How to use OpenAi and Langchain to create a QA bot

Let's understand how to use use OpenAI and Langchain to create a powerful bot

MACHINE LEARNING

7/18/20236 min read

a group of white robots sitting on top of laptops

In today's digital landscape, businesses are constantly seeking innovative solutions to enhance customer engagement and improve internal processes. One such solution that has gained immense popularity is the chatbot—an intelligent virtual assistant that uses AI and natural language processing to engage in human-like conversations. Chatbots have revolutionized customer experiences by providing personalized support, reducing response times, and ensuring consistent and accurate information delivery. They excel at handling a wide range of queries, from product inquiries to issue resolution, thereby enabling businesses to provide exceptional customer service effortlessly. Beyond customer interactions, chatbots play a pivotal role in internal knowledge management. Maintaining an organized knowledge base is often challenging for growing organizations. By integrating a chatbot with internal documentation, companies can create a centralized and intelligent system that employees can rely on for instant access to critical information. This saves time, fosters consistency, and enhances productivity.

The main concepts

There are several approaches to building chatbots, and in this article, we will focus on embedding for knowledge retrieval combined with LLM (Language Model) refinement using OpenAI technology. This powerful combination leverages pre-trained language models to retrieve relevant knowledge and then refines the responses for improved accuracy and contextual understanding. However, it's important to note that similar results can also be achieved using pure open-source models, depending on the specific needs and resources of the organization. Let's have a look at an high level diagram:

We have the following essential blocks:

The documentation undergoes the "embedding" process, which involves transforming sentences into numerical vectors. This approach goes beyond relying solely on syntax, as seen in methods like TF-IDF, and instead leverages the semantic closeness of words and phrases.
The embedding artefact can be now stored in a vector store for easy retrieval.
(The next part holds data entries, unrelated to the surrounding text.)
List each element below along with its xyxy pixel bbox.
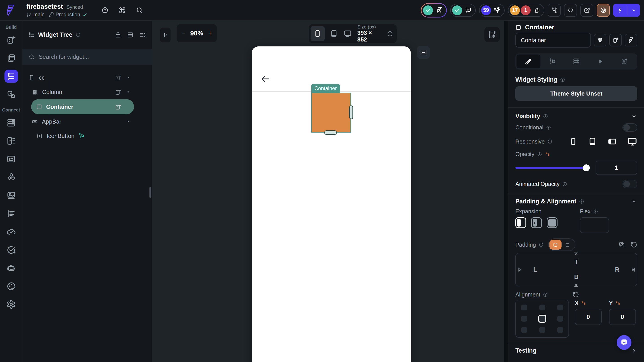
view-code-button[interactable] [564,4,577,17]
nav-tests[interactable] [4,243,18,256]
alignment-reset-icon[interactable] [572,291,579,298]
tree-row-column[interactable]: Column [22,85,152,99]
add-widget-icon[interactable] [115,89,122,95]
info-icon[interactable] [543,292,548,297]
design-canvas[interactable]: − 90% + Size (px) 393 × 852 Container [152,21,504,362]
chevron-down-icon[interactable] [631,113,637,120]
theme-gem-button[interactable] [594,34,606,47]
padding-left-field[interactable]: L [533,266,537,273]
responsive-phone-icon[interactable] [569,138,577,146]
flutterflow-actions-button[interactable] [625,34,637,47]
info-icon[interactable] [593,209,598,214]
ai-review-button[interactable] [421,3,447,18]
align-y-input[interactable] [609,309,636,325]
search-icon[interactable] [136,7,143,14]
padding-bottom-field[interactable]: B [574,274,578,281]
info-icon[interactable] [560,77,565,82]
animated-opacity-toggle[interactable] [622,180,637,188]
run-button[interactable] [613,4,640,17]
align-x-input[interactable] [575,309,602,325]
expansion-flexible-button[interactable] [547,217,558,228]
zoom-out-button[interactable]: − [182,29,186,37]
caret-down-icon[interactable] [126,90,131,94]
nav-data-types[interactable] [4,134,18,147]
nav-cloud-functions[interactable] [4,225,18,238]
padding-bottom-icon[interactable] [574,282,579,287]
info-icon[interactable] [562,182,567,187]
padding-right-icon[interactable] [630,267,636,272]
nav-custom-functions[interactable] [4,207,18,220]
set-from-variable-icon[interactable] [581,300,586,306]
align-center-left[interactable] [521,316,527,322]
chevron-down-icon[interactable] [628,8,640,13]
tab-design[interactable] [516,55,540,68]
widget-search-input[interactable] [39,53,146,60]
padding-left-icon[interactable] [517,267,522,272]
flex-input[interactable] [580,217,609,233]
canvas-scrollbar[interactable] [504,21,508,362]
theme-style-button[interactable]: Theme Style Unset [516,86,637,101]
padding-individual-option[interactable] [550,240,562,250]
align-top-right[interactable] [557,304,563,310]
chevron-down-icon[interactable] [631,198,637,205]
selected-container-widget[interactable] [311,93,351,133]
tree-row-iconbutton[interactable]: IconButton [22,129,152,143]
share-button[interactable] [580,4,593,17]
tab-documentation[interactable] [612,55,636,68]
nav-components[interactable] [4,88,18,101]
branch-manager-button[interactable] [548,4,561,17]
help-icon[interactable] [102,7,108,14]
resize-handle-bottom[interactable] [324,130,337,135]
expansion-none-button[interactable] [516,217,526,228]
align-center-right[interactable] [557,316,563,322]
add-widget-icon[interactable] [115,75,122,81]
phone-preview[interactable]: Container [252,47,411,362]
preview-button[interactable] [597,4,610,17]
nav-add-widget[interactable] [4,34,18,47]
info-icon[interactable] [76,32,81,38]
appbar-quick-button[interactable] [417,46,430,59]
device-desktop-button[interactable] [343,26,352,41]
set-from-variable-icon[interactable] [615,300,621,306]
responsive-tablet-landscape-icon[interactable] [608,137,617,146]
collapse-panel-button[interactable] [160,28,170,42]
environment-name[interactable]: Production [56,12,80,18]
zoom-in-button[interactable]: + [208,29,212,37]
info-icon[interactable] [548,139,552,144]
reset-icon[interactable] [630,241,637,248]
sort-list-icon[interactable] [140,32,146,38]
opacity-slider[interactable] [516,164,590,171]
align-bottom-center[interactable] [539,327,545,333]
info-icon[interactable] [539,242,544,247]
opacity-input[interactable] [596,161,637,175]
nav-settings[interactable] [4,298,18,311]
optimizations-button[interactable]: 59 [479,4,504,17]
set-from-variable-icon[interactable] [545,151,550,157]
info-icon[interactable] [537,152,542,157]
flutterflow-logo[interactable] [0,0,22,21]
command-menu-icon[interactable] [119,7,126,14]
resize-handle-right[interactable] [349,105,353,119]
add-widget-icon[interactable] [115,104,122,110]
align-top-center[interactable] [539,304,545,310]
tree-row-appbar[interactable]: AppBar [22,114,152,129]
expansion-expand-button[interactable]: ‹ [531,217,542,228]
tab-actions[interactable] [540,55,564,68]
widget-search[interactable] [22,49,152,65]
device-phone-button[interactable] [310,26,325,41]
tab-animations[interactable] [588,55,612,68]
nav-database[interactable] [4,116,18,129]
nav-ai-agents[interactable] [4,261,18,274]
chevron-right-icon[interactable] [631,347,637,354]
info-icon[interactable] [387,31,393,37]
info-icon[interactable] [546,125,551,130]
lock-icon[interactable] [115,32,121,38]
project-name[interactable]: firebasetest [26,3,63,10]
tab-backend[interactable] [564,55,588,68]
align-bottom-left[interactable] [521,327,527,333]
conditional-toggle[interactable] [622,123,637,132]
responsive-desktop-icon[interactable] [628,137,637,146]
padding-top-field[interactable]: T [574,259,578,265]
tree-row-container-selected[interactable]: Container [31,99,134,114]
nav-api-calls[interactable] [4,171,18,184]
Please note that this step and the previous step need to be done when the documentation is updated.
When a user asks a question, the answer itself needs to pass through the embedding process (as the documentation) and then some documents can be retrieved using any distance metric. For instance cosine distance.
Please note that given the above step, we have already achieved a good result, i.e.: retrieving documents that can help the users to answer the question.
To go one step further, we can now use an LLM (Large language model) to provide the user question as well as the context retrieved in the step above.
We can now provide the user with the LLM answer as well as the documents we retrieved.

Throughout the remainder of this article, we will strive to provide further clarity and offer practical, hands-on guides to help you navigate the topic at hand.

What is embedding

In the realm of natural language processing and machine learning, embedding techniques have played a significant role in revolutionizing language understanding and representation. One landmark advancement in this field came with the introduction of word2vec, a popular and influential algorithm developed by Tomas Mikolov et al. at Google in 2013. Word2vec paved the way for modern embedding methodologies, allowing words to be represented as dense, continuous vectors in a high-dimensional space. This breakthrough opened doors to capturing semantic relationships and contextual nuances within language, fundamentally transforming how we approach tasks like information retrieval, sentiment analysis, and machine translation.

Word2vec operates on the principle that words that frequently co-occur in similar contexts are likely to have similar meanings. It offers two main algorithms for training word embeddings: Continuous Bag-of-Words (CBOW) and Skip-gram. In the CBOW approach, the model predicts the target word based on its surrounding context words. It tries to maximize the likelihood of the target word given the context words, learning to associate words that appear in similar contexts. The Skip-gram approach is the reverse of CBOW. It predicts the context words based on a given target word. This method allows the model to capture more detailed information about the relationships between words. Both CBOW and Skip-gram use a neural network architecture with a single hidden layer. The network is trained on a large corpus of text data, and during training, the weights of the hidden layer are adjusted to minimize the prediction error. The trained word2vec model generates word embeddings as a result of this training process. These embeddings are dense vector representations, where words with similar meanings or semantic relationships are closer to each other in the embedding space. The embeddings capture various linguistic properties, such as analogies, relationships, and contextual similarities.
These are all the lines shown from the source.